WRIGHT EXPRESS CORPORATION
NOTES TO CONSOLIDATED FINANCIAL STATEMENTS (continued)
(in thousands, except per share and per gallon data)
Under the transition services agreement, the cost of each service generally reflected the same payment terms and was calculated using the same cost allocation methodologies for the particular service as those utilized while the Company was still a subsidiary of Cendant. The transition services agreement was negotiated in the context of a parent-subsidiary relationship. Amounts paid to Cendant, including payroll, under this transition services agreement totaled approximately $45,000.

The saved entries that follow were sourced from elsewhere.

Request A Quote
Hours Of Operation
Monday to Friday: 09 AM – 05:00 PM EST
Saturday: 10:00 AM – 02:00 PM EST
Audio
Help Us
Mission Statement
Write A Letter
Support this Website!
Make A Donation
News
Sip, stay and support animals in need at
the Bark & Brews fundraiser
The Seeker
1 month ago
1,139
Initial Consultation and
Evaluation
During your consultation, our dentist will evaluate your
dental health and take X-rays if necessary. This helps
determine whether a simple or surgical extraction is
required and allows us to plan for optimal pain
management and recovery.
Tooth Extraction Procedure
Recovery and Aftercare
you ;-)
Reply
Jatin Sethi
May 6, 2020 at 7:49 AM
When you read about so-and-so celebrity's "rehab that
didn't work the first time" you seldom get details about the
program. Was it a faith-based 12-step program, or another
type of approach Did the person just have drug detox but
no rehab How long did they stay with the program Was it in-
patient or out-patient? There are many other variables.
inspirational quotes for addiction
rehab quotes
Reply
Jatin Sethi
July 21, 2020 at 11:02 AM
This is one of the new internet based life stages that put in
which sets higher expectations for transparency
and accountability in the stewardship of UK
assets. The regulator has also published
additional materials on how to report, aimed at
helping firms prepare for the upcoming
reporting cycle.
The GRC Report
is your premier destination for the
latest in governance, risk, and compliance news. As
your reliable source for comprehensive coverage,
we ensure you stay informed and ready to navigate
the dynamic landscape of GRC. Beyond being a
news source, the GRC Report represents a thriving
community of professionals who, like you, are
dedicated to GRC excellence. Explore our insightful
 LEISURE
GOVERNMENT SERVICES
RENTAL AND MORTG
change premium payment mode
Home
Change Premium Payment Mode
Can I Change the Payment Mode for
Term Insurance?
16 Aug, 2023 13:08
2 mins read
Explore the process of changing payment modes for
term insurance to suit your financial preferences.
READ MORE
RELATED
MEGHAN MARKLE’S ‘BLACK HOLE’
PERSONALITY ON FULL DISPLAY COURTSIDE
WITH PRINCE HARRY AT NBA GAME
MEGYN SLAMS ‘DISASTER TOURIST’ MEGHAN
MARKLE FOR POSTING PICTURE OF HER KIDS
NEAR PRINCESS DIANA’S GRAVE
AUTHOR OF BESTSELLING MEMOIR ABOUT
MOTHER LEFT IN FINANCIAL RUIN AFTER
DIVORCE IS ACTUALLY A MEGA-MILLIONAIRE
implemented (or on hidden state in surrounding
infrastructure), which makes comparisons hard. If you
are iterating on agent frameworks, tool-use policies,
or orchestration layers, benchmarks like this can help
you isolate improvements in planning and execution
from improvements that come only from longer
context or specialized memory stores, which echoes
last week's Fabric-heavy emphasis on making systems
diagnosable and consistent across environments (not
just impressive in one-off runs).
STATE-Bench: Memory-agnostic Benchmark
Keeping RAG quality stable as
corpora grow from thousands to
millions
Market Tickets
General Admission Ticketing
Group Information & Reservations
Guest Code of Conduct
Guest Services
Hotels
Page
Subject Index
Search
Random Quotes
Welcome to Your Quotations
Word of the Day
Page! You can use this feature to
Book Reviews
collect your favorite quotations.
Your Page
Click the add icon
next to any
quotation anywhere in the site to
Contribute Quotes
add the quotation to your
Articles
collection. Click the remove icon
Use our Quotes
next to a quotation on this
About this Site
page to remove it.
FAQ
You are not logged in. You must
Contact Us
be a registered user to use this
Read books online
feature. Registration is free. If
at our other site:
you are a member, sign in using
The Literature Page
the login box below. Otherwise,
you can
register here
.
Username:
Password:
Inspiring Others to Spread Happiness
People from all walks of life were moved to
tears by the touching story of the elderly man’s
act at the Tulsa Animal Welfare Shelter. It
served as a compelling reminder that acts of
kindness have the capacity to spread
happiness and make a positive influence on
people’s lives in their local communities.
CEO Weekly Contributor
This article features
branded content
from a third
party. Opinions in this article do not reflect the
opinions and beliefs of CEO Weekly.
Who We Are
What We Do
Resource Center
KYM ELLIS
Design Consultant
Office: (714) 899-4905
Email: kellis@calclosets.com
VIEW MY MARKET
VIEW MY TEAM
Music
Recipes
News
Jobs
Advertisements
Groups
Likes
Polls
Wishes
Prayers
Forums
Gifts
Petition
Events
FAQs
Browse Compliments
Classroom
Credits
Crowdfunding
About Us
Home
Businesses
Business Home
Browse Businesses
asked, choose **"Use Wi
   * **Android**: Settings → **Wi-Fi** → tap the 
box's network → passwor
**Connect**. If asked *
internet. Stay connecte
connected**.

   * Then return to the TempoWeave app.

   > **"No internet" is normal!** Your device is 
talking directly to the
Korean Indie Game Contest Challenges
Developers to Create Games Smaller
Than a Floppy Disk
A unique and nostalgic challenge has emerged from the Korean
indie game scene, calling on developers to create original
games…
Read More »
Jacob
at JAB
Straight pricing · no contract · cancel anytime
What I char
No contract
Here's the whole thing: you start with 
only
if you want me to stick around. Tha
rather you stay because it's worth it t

As a result of the IPO, the tax basis of the Company’s tangible and intangible assets increased to their fair market value. This increase in tax basis reduced the amount of United States federal income tax that the Company might otherwise be required to pay in the future. In this regard, the Company entered into a tax receivable agreement with Cendant that requires the Company to pay Cendant 85% of any tax savings that it realizes, subject to Cendant repaying the Company if it is determined that the Company was not entitled to these savings. Under the tax receivable agreement, tax savings that the Company realizes will equal the difference between (i) the income taxes that the Company would pay if the tax basis of its assets was as currently shown on its books and (ii) the income taxes that the Company actually pays taking into account depreciation and amortization deductions attributable to the basis increase in its assets. See Note 20, “Tax Receivable Agreement” for the amounts recorded in relation to this agreement.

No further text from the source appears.